Manipulasi Jalan Keadilan Melalui Penyelesaian Non-Yudisial Pelanggaran HAM Berat Masa Lalu

Penulis : Redaksi
Kategori: POLITIK DAN HUKUM - Dibaca: 788 kali


Pemerintah melalui Menkopolhukam Mahfud MD dan Deputi V Kantor Staf Kepresidenan (KSP) Jaleswari Pramodhawardani mengklaim bahwa Keppres Penyelesaian Non-Yudisial Pelanggaran HAM Berat Masa Lalu adalah terobosan pemerintah, atas tertundanya proses pembentukan RUU Komisi Kebenaran dan Rekonsiliasi (KKR) dan proses penyelidikan dan penyidikan antara Komnas HAM dan Kejaksaan Agung yang tidak ada titik temu.

Hendardi, Ketua SETARA Institute menilai, klaim ini adalah cara negara memanipulasi jalan keadilan bagi korban yang sama sekali tidak akan melimpahkan keadilan dan menyajikan pembelajaran berharga bagi bangsa atas kejahatan-kejahatan masa lalu.

"Argumen KKR yang belum dibahas, bisa dibantah, mengapa baru berpikir menyelesaiakan pelanggaran HAM di sisa masa jabatan? Padahal sejak awal menjabat, bahkan sejak era Presiden Soesilo Bambang Yudhoyono, baik melalui Wantimpres RI maupun melalui Menkopolhukam, desakan, aspirasi, diskusi dan langkah-langkah penyelesaian pelanggaran HAM berat masa lalu sudah pernah dibahas. Berkali-kali elemen korban, termasuk kelompok masyarakat sipil dimintai pendapat. Tetapi nyatanya harapan itu diabaikan dengan membentuk Keppres yang lebih menyerupai Panitia Santunan bagi korban lalu kemudian dianggap telah menyelesaikan tuntutan keadilan penanganan pelanggaran HAM masa lalu", papar Hendardi kepada redaksi, Senin (22/8).

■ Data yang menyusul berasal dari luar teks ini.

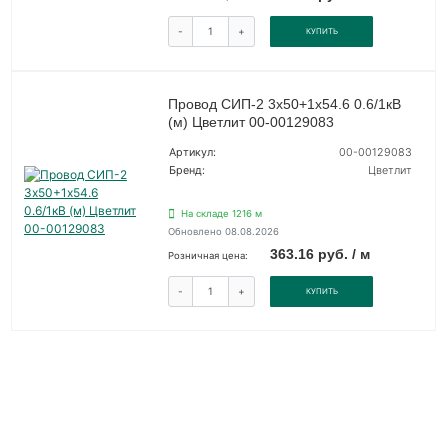
-
+
КУПИТЬ
Провод СИП-2 3х50+1х54.6 0.6/1кВ
(м) Цветлит 00-00129083
Артикул:
00-00129083
Бренд:
Цветлит
На складе 1216 м
Обновлено 08.08.2026
363.16 руб. / м
Розничная цена:
-
+
КУПИТЬ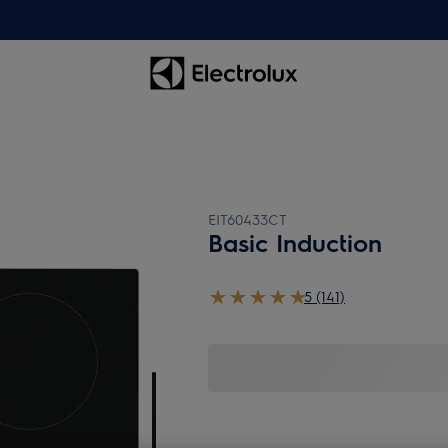
EIT60433CT
Basic Induction
5 (141)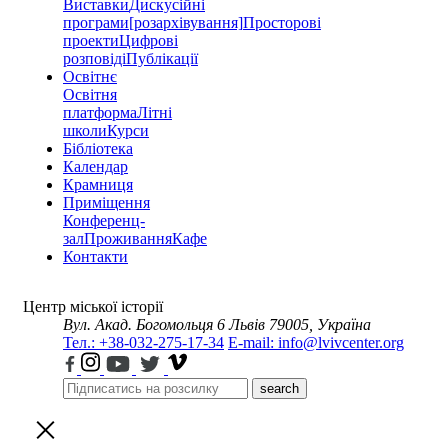
Виставки
Дискусійні
програми
[розархівування]
Просторові
проекти
Цифрові
розповіді
Публікації
Освітнє
Освітня
платформа
Літні
школи
Курси
Бібліотека
Календар
Крамниця
Приміщення
Конференц-
зал
Проживання
Кафе
Контакти
Центр міської історії
Вул. Акад. Богомольця 6
Львів 79005, Україна
Тел.: +38-032-275-17-34
E-mail: info@lvivcenter.org
search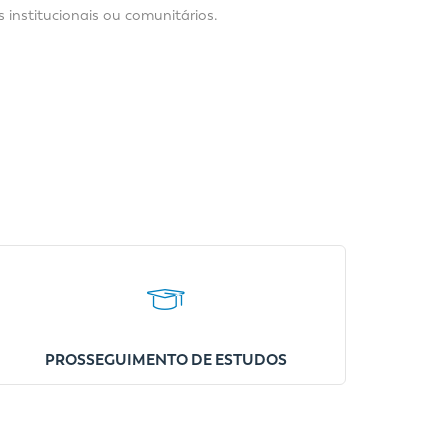
institucionais ou comunitários.
PROSSEGUIMENTO DE ESTUDOS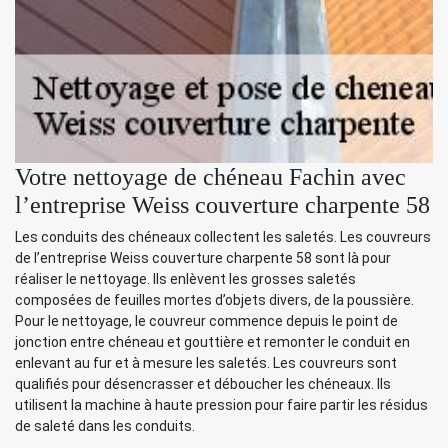
Votre nettoyage de chéneau Fachin avec
l’entreprise Weiss couverture charpente 58
Les conduits des chéneaux collectent les saletés. Les couvreurs
de l’entreprise Weiss couverture charpente 58 sont là pour
réaliser le nettoyage. Ils enlèvent les grosses saletés
composées de feuilles mortes d’objets divers, de la poussière.
Pour le nettoyage, le couvreur commence depuis le point de
jonction entre chéneau et gouttière et remonter le conduit en
enlevant au fur et à mesure les saletés. Les couvreurs sont
qualifiés pour désencrasser et déboucher les chéneaux. Ils
utilisent la machine à haute pression pour faire partir les résidus
de saleté dans les conduits.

Menurut Hendardi, Presiden Jokowi tidak menangkap pesan Putusan Mahkamah Konstitusi No. 18/PUU-V/2007, tertanggal 21 Februari 2008, yang pada intinya penentuan kualifikasi pelanggaran HAM berat yang terjadi sebelum tahun 2000 bukanlah domain DPR. Tetapi kewenangan Komnas HAM dan Kejaksaan Agung, yang tanpa menunggu keputusan DPR, Kejaksaan Agung memulai suatu proses penyidikan. Tugas DPR kemudian hanyalah merekomendasikan pembentukan pengadilan HAM kepada Presiden RI.

"Dengan demikian, jalan penyelesaian yudisial sebenarnya tidak ada kebuntuan, kalau Jokowi bisa mendisiplinkan Jaksa Agung untuk melanjutkan tahap penyidikan atas hasil kerja Komnas HAM. Faktanya, Jaksa Agung selalu berlindung, menunggu adanya keputusan DPR", ujarnya.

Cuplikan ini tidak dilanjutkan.